Extracted page text data:

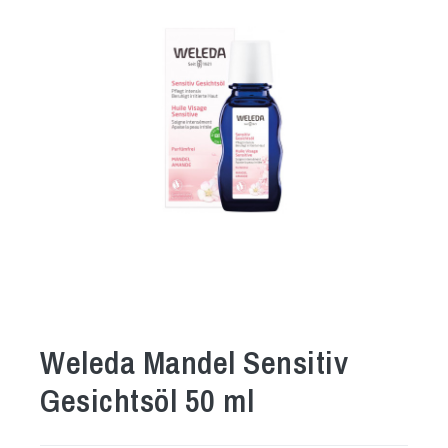
Weleda Mandel Sensitiv
Gesichtsöl 50 ml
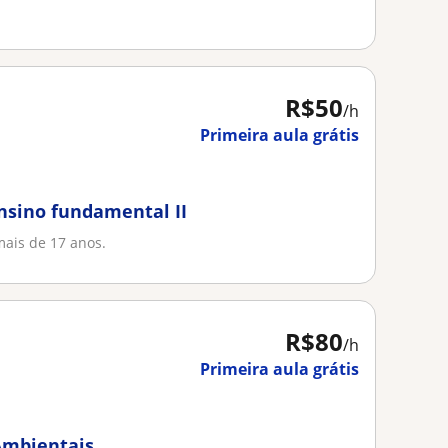
R$50
/h
Primeira aula grátis
ensino fundamental II
mais de 17 anos.
R$80
/h
Primeira aula grátis
 Ambientais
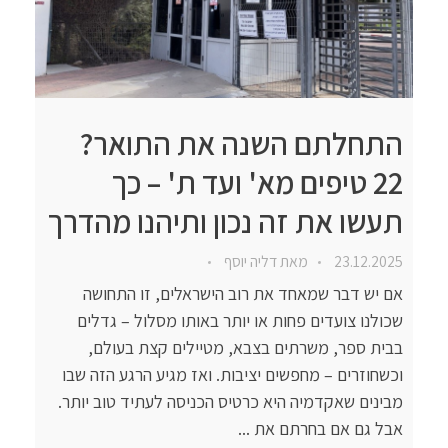
התחלתם השנה את התואר?
22 טיפים מא' ועד ת' – כך
תעשו את זה נכון ותיהנו מהדרך
23.12.2025
מאת
דליה יוסף
אם יש דבר שמאחד את רוב הישראלים, זו התחושה
שכולנו צועדים פחות או יותר באותו מסלול – גדלים
בבית ספר, משרתים בצבא, מטיילים קצת בעולם,
וכשחוזרים – מחפשים יציבות. ואז מגיע הרגע הזה שבו
מבינים שאקדמיה היא כרטיס הכניסה לעתיד טוב יותר.
אבל גם אם בחרתם את ...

### Task
Set down, please, the lines from the line holding "וכשחוזרים – מחפשים" through the final line of the data, exactly and with nothing added.

### Output for this exercise
וכשחוזרים – מחפשים יציבות. ואז מגיע הרגע הזה שבו
מבינים שאקדמיה היא כרטיס הכניסה לעתיד טוב יותר.
אבל גם אם בחרתם את ...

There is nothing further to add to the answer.